━━━ Records shown ━━━

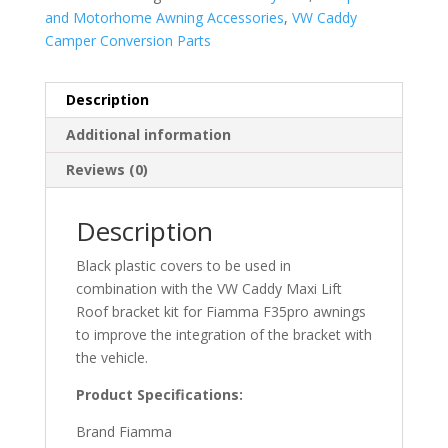
and Motorhome Awning Accessories
,
VW Caddy
Camper Conversion Parts
Description
Additional information
Reviews (0)
Description
Black plastic covers to be used in
combination with the VW Caddy Maxi Lift
Roof bracket kit for Fiamma F35pro awnings
to improve the integration of the bracket with
the vehicle.
Product Specifications:
Brand Fiamma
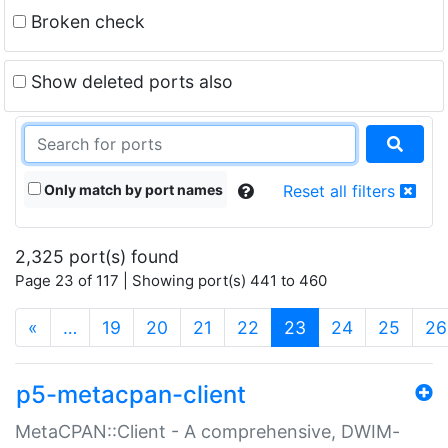
Broken check
Show deleted ports also
Only match by port names
Reset all filters
2,325 port(s) found
Page 23 of 117 | Showing port(s) 441 to 460
(current)
«
…
19
20
21
22
23
24
25
26
p5-metacpan-client
MetaCPAN::Client - A comprehensive, DWIM-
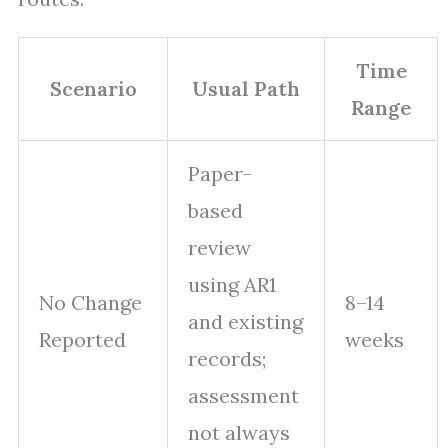
Time
Scenario
Usual Path
Range
Paper-
based
review
using AR1
No Change
8–14
and existing
Reported
weeks
records;
assessment
not always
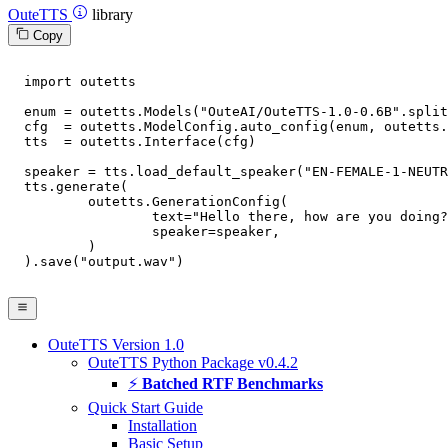
OuteTTS
library
Copy
import
 outetts

  enum = outetts.Models(
"OuteAI/OuteTTS-1.0-0.6B"
.split
  cfg  = outetts.ModelConfig.auto_config(enum, outetts.
  tts  = outetts.Interface(cfg)

  speaker = tts.load_default_speaker(
"EN-FEMALE-1-NEUTR
  tts.generate(

	  outetts.GenerationConfig(

		  text=
"Hello there, how are you doing?
		  speaker=speaker,

	  )

  ).save(
"output.wav"
)

OuteTTS Version 1.0
OuteTTS Python Package v0.4.2
⚡
Batched RTF Benchmarks
Quick Start Guide
Installation
Basic Setup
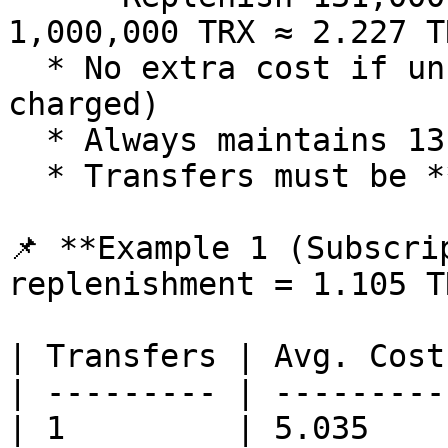
1,000,000 TRX ≈ 2.227 T
  * No extra cost if unused (only subscription fee 
charged)

  * Always maintains 131,000 available energy

  * Transfers must be **>6 seconds apart**

📌 **Example 1 (Subscri
replenishment = 1.105 T
| Transfers | Avg. Cost
| --------- | ---------
| 1         | 5.035    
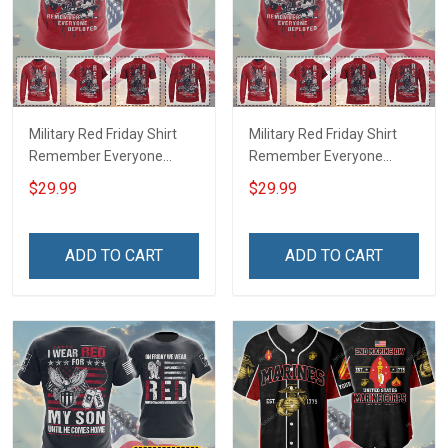
Military Red Friday Shirt
Military Red Friday Shirt
Remember Everyone
Remember Everyone
Deployed Support Our
Deployed On Friday We
$29.99
$29.99
Troops T-shirt Hoodie
Wear Red Support Our
Hawaiian Shirt Sweatshirt
Troops T-shirt Hoodie
Polo Shirt Baseball Jersey
Hawaiian Shirt Sweatshirt
ADD TO CART
ADD TO CART
Football Jersey
Polo Shirt Baseball Jersey
Football Jersey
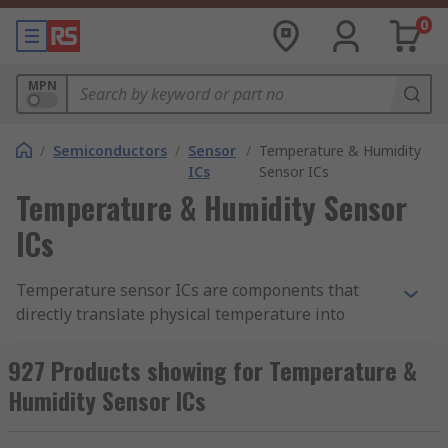
0
MPN
/
Semiconductors
/
Sensor
/
Temperature & Humidity
ICs
Sensor ICs
Temperature & Humidity Sensor
ICs
Temperature sensor ICs are components that
directly translate physical temperature into
digital information. Likewise, humidity sensor ICs
can measure atmospheric moisture levels and
927 Products showing for Temperature &
translate that into digital information. As such,
Humidity Sensor ICs
temperature and humidity sensor ICs are
essential for environmental monitoring in and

━━━

#### Task:
Check every line in the entries for the word "into". State how many have it, with no other text.

#### Task answer:
2